The US Treasury is proposing stricter regulations for nonbank institutions due to concerns about their potential to pose a systemic risk to the country's financial stability. Nonbank institutions are defined as financial entities that provide specific financial services but do not hold a bank license. These entities, which include venture capital firms, crypto companies, and hedge funds, are not insured by the Federal Deposit Insurance Corporation (FDIC) and are not subject to the same level of oversight as traditional banking institutions. During a recent Financial Stability Oversight Council (FSOC) Council Meeting, US Treasury Secretary Janet Yellen highlighted the need for greater supervision of nonbank entities and the potential for wider financial contagion to occur when these firms suffer through periods of distress. Yellen stated that the new guidance proposed by the Treasury seeks to make it easier for the Federal Reserve to designate nonbank institutions as systemically important, making it easier to supervise and regulate them.


The current designation process for nonbank institutions takes up to six years, and the existing guidance issued in 2019 created inappropriate hurdles during the process.
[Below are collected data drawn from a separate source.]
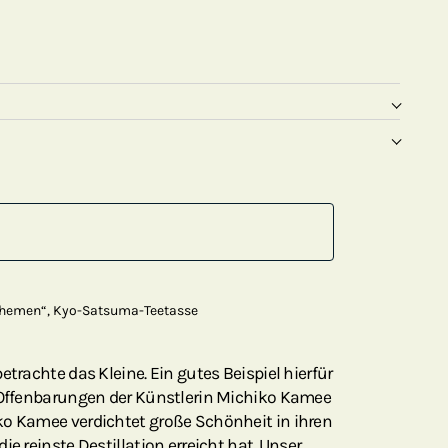
themen“, Kyo-Satsuma-Teetasse
etrachte das Kleine. Ein gutes Beispiel hierfür
n Offenbarungen der Künstlerin Michiko Kamee
ko Kamee verdichtet große Schönheit in ihren
ie reinste Destillation erreicht hat. Unser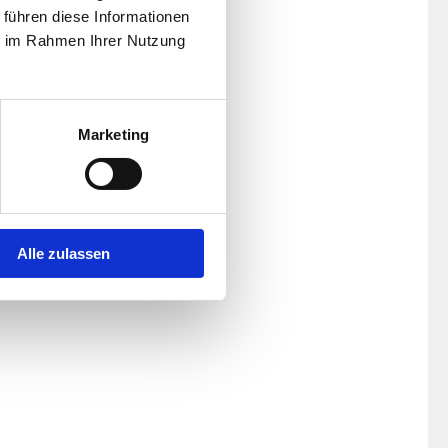
 führen diese Informationen
ie im Rahmen Ihrer Nutzung
Marketing
Alle zulassen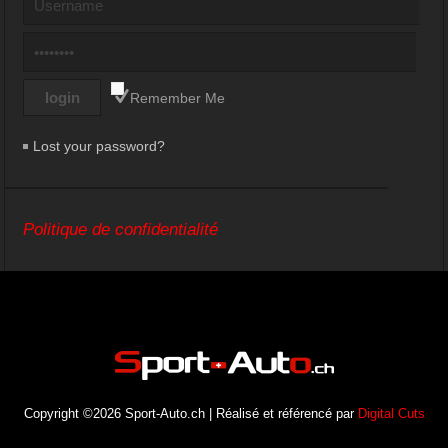
Remember Me
Lost your password?
Politique de confidentialité
Copyright ©2026 Sport-Auto.ch | Réalisé et référencé par
Digital Cuts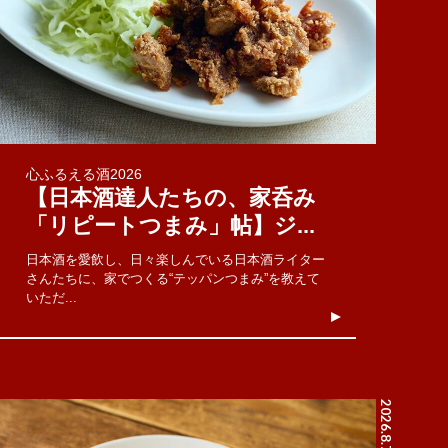
心ふるえる酒2026
【日本酒達人たちの、家呑み
「リピートつまみ」帖】ジ...
日本酒を愛飲し、日々楽しんでいる日本酒ライター
さんたちに、家でつくる“テッパンつまみ”を教えて
いただ...
2026.8.7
Yellen claims that the new guidance will remove these hurdles and replace the 2019-era rules with an analysis process. The council will determine if "material financial distress at the company or the company's activities could pose a threat to US financial stability." The new process will still allow regulators and institutions enough time to communicate and discuss specifics. 
The recent collapse of several crypto- and tech-friendly banks, including Silvergate Bank, Signature Bank, and Silicon Valley Bank, during last month's worst banking crisis since 2008, has raised concerns about the stability of the US banking sector. Yellen reassured investors and the public that the US banking sector remains robust and secure. However, she emphasized the need for greater oversight and emergency provisions to be granted to FSOC and the Fed.


Yellen added that the recent banking crisis serves as a reminder that the authority for emergency interventions is critical. She stressed the importance of a supervisory and regulatory regime that can prevent financial disruptions from starting and spreading in the first place. The proposed rules aim to make it easier for regulators to identify nonbank institutions that pose a threat to the financial system and take appropriate actions to prevent financial instability.